Dependence of Axioms of Equivalence Relation?
Part 1. Here's an example of a relation that is symmetric and transitive, but not reflexive.
The set is $X=\{1,2,3\}$. The relation is $$R = \Bigl\{ (2,2),\ (2,3),\ (3,2),\ (3,3)\Bigr\}.$$ Verify that $R$ is symmetric and transitive. Verify that $R$ is not reflexive. Then try to see why the alleged proof fails in this example. Use that to explain where the fallacy in the proof lies. It does not lie in taking $c$ equal to $a$.
Part 2. Think about what the fallacy is in the proof you are given; what extra hypothesis on $\sim$ would make the argument correct? The argument is fallacious because it assumes that something happens, when you have no warrant for asserting it will happen. So try to come up with some hypothesis that will guarantee this happens.
For the first part: The "proof" assumes that for $a$ there is a $b$ such that $a\sim b$. This of course is not necessarily given. The empty relation i.e. for no $a,b$ we have $a\sim b$ is transitive, symmetric but not reflexive. (This example seems to many students not very explanatory although it is the simplest example of this situation. See the example of Arturo Magidin if that helps.)
For the second part: I think the book might ask for something like this.
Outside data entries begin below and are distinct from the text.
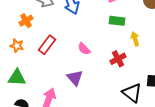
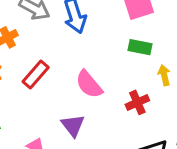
pink semicircle: (84, 49) -> (89, 84), size x1.5

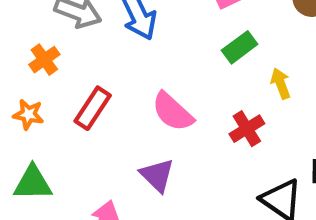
green rectangle: (140, 47) -> (240, 47), turned -40

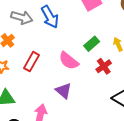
green rectangle: (240, 47) -> (92, 44), moved

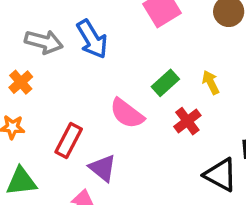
red rectangle: (31, 62) -> (69, 140), moved
purple triangle: (63, 91) -> (103, 168), moved

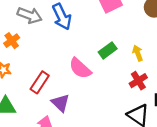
red cross: (187, 121) -> (138, 81), moved

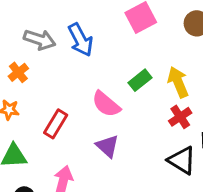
yellow arrow: (138, 53) -> (178, 82), size x1.5
purple triangle: (60, 103) -> (108, 146), moved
Prop 1': For any $a$, for which there is any $b$ such that $a\sim b$, we also have $a\sim a$.
This might seem to be an weird property, but we could also take "suffices Prop 2 and Prop 3", which wouldn't make much more sense.
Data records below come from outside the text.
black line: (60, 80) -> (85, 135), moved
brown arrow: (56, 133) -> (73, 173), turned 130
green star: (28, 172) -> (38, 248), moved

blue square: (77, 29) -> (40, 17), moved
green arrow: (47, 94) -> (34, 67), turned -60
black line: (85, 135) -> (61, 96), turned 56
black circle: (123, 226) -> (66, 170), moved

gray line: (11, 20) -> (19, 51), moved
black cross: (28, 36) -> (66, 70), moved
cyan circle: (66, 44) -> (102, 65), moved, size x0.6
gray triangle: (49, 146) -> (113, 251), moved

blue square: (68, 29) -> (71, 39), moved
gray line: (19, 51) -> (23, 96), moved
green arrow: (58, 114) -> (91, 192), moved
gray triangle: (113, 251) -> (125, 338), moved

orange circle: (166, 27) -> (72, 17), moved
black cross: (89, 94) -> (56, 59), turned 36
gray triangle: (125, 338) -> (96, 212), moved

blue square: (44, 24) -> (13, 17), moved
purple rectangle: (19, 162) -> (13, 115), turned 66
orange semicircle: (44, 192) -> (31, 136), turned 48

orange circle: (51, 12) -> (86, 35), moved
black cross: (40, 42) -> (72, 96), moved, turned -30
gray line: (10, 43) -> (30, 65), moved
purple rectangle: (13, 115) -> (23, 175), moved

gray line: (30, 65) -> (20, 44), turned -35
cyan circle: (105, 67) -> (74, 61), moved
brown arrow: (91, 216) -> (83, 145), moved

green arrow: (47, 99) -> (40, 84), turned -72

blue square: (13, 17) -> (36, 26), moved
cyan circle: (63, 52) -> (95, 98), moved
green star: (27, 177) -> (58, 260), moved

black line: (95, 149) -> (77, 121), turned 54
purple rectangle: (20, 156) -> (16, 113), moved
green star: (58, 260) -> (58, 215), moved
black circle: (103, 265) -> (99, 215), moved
Or as Arturo Magidin suggested
Prop 1'': For any $a$, there is a $b$ such that $a\sim b$
together with Prop 2 and Prop 3 implies Prop 1.
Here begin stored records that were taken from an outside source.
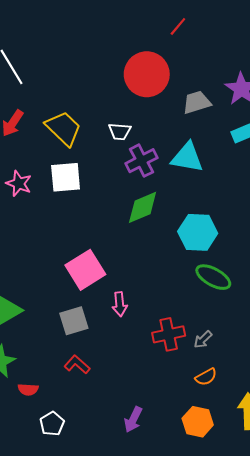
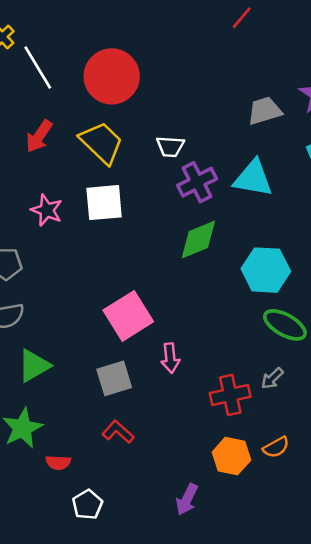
red circle: (147, 74) -> (112, 76), moved
gray arrow: (203, 340) -> (272, 378), moved
orange hexagon: (198, 422) -> (231, 456), moved

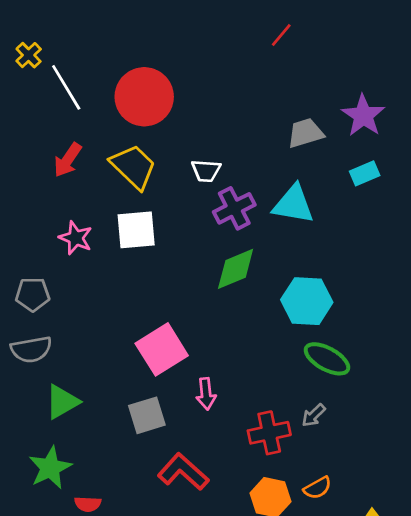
red L-shape: (118, 432) -> (183, 472), moved, size x1.5

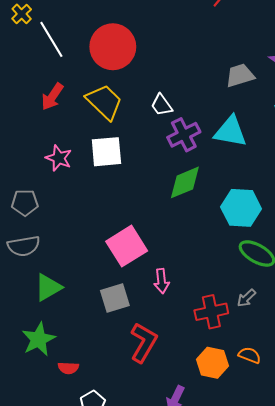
white trapezoid: (206, 171) -> (162, 105), turned 50
red L-shape: (183, 472) -> (144, 343), turned 78
orange semicircle: (318, 488) -> (250, 355), turned -130

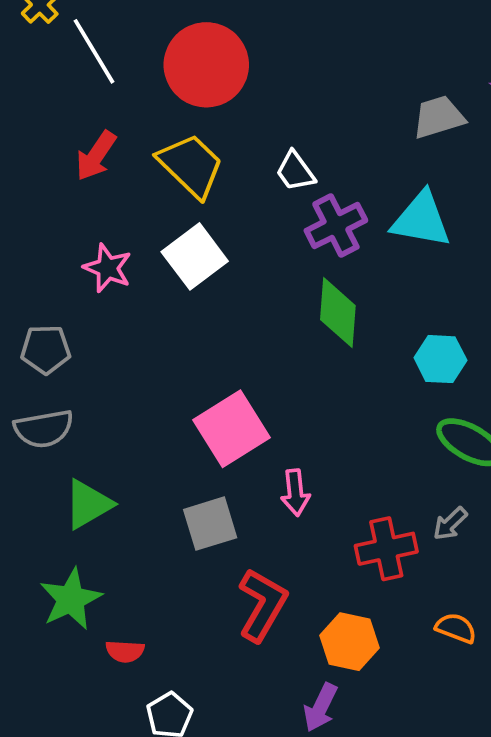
white square: (106, 152) -> (195, 256), turned -32
green diamond: (185, 182) -> (338, 313), turned -63
cyan hexagon: (241, 208) -> (440, 359), size x0.7
orange hexagon: (212, 363) -> (349, 642), moved

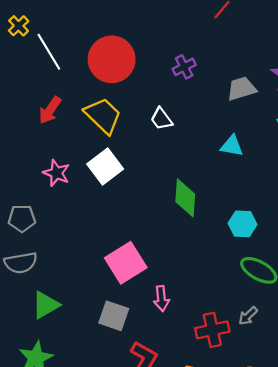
cyan triangle: (421, 220) -> (232, 146), size x0.7
purple cross: (336, 225) -> (184, 67), moved, size x0.7
gray square: (210, 524) -> (114, 316), turned 36

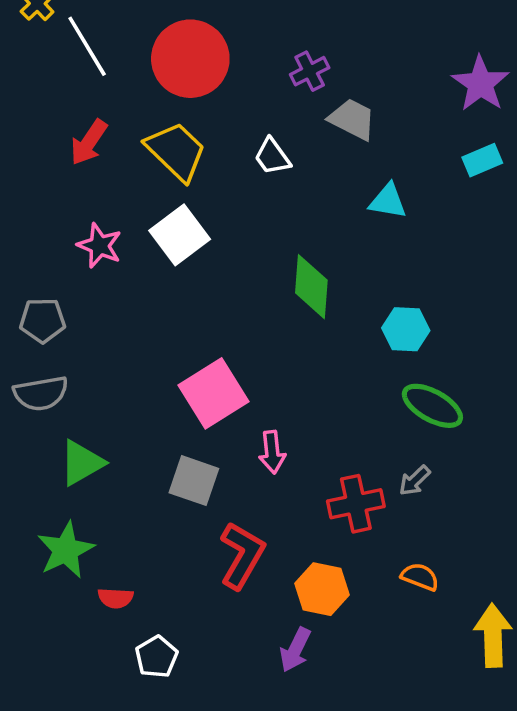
gray trapezoid: (241, 89) -> (352, 119), moved, turned 44

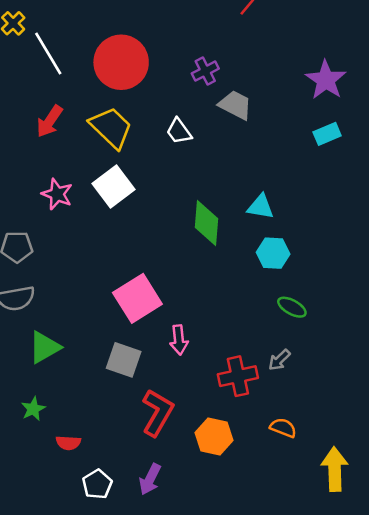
cyan triangle: (388, 201) -> (261, 207), moved
green ellipse: (432, 406) -> (292, 307), size x0.7
green star: (66, 550) -> (33, 409), size x0.6
purple arrow: (295, 650) -> (150, 479), moved

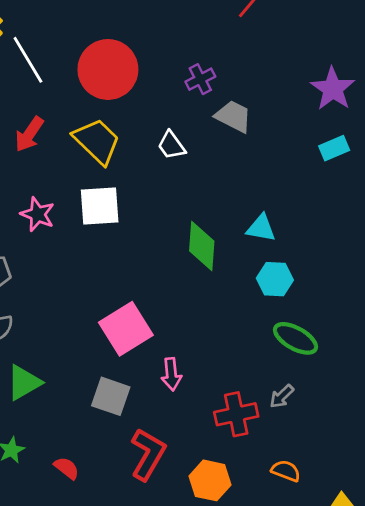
white square: (114, 187) -> (100, 206), turned 33
green ellipse: (292, 307) -> (295, 338), size x1.4
red semicircle: (68, 443) -> (67, 468), moved, turned -145

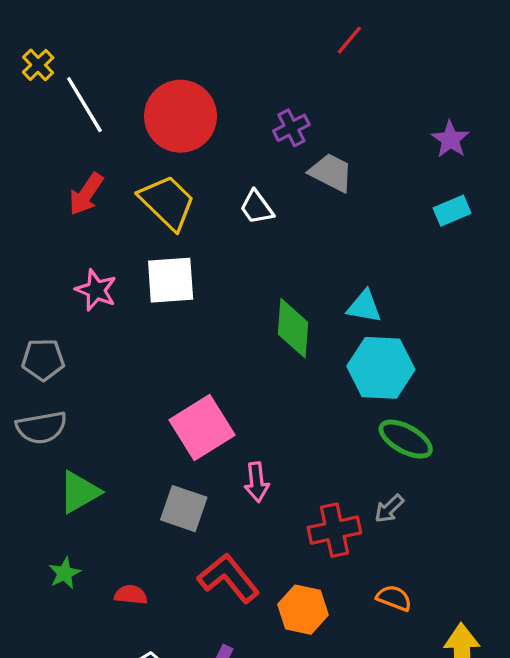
purple star: (333, 89) -> (450, 139), size x0.7
cyan hexagon: (275, 279) -> (381, 368), size x1.5
red L-shape: (148, 454) -> (228, 578), turned -69
red semicircle: (67, 468) -> (131, 595), turned -32

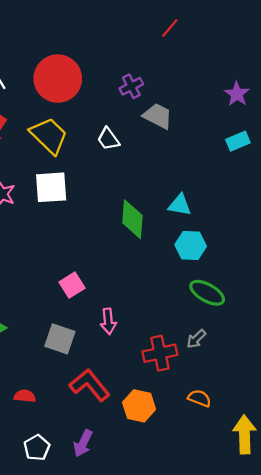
cyan hexagon: (381, 368) -> (191, 246), size x0.7
pink square: (202, 427) -> (72, 285), size x0.6

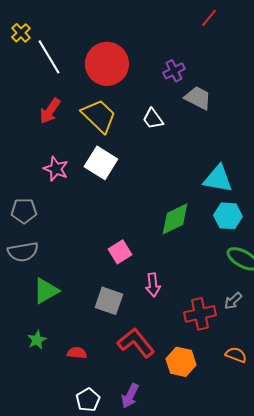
white square: (51, 187) -> (101, 163), turned 36
cyan triangle: (180, 205) -> (218, 179), size x1.4
green diamond: (132, 219) -> (175, 219), moved, turned 60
There is no difficulty in supplying a "Prop. $0$" strictly weaker than Prop. $1$ such that Prop. $0$ and Props. $2$ and $3$ imply the current Prop. $1$. Just say that for any $x$ there is a $y$ such that $x \sim y$. (Of course that $y$ might be $x$ itself.) Then Prop. $0$, together with $2$ and $3$, imply Prop. $1$. Thus Prop. $0$, $2$, and $3$ give an alternate axiomatization. Perhaps this is the intended answer. Or not.